Owing to Davies’ dialogue-heavy script – throughout which Dickinson’s prose reverberates in serene voiceover – passion is the operative word here. The meticulous period production design (principal photography was completed in Belgium on a replica set of the Dickinson Homestead), costume design and sparse but effective score all enhance Davies’ compelling vision. Of course, any biographical film is only as good as its lead actor, and in that respect Cynthia Nixon deserves huge credit for her committed, spirited central turn. This is a role that demands both grace and strength, innocence and darkness, and Nixon’s performance, especially in several distressing scenes where her character suffers violent convulsions, is exceptional.

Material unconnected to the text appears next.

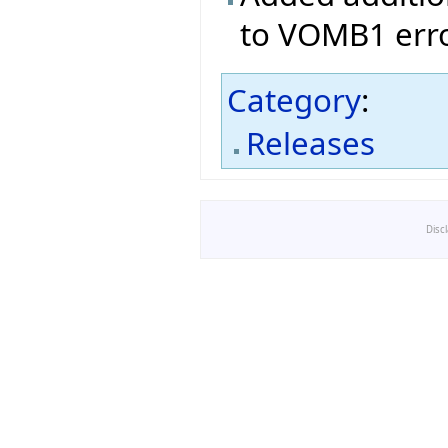
to VOMB1 erro
Category
:
Releases
Disc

Watching Dickinson’s mental and physical deterioration unfold, it is easy to find sympathy for her. And yet in some ways A Quiet Passion is a difficult film to love. Part of the reason is that Dickinson’s genius was rarely as forthcoming as her wit. Later in life she became not only antisocial but increasingly dismissive of people outside of her private (and relatively privileged) New England bubble. Accordingly Davies often portrays her as belligerent and spiteful, which if nothing else enhances the authenticity of what is a deeply sincere and at times brutally honest film.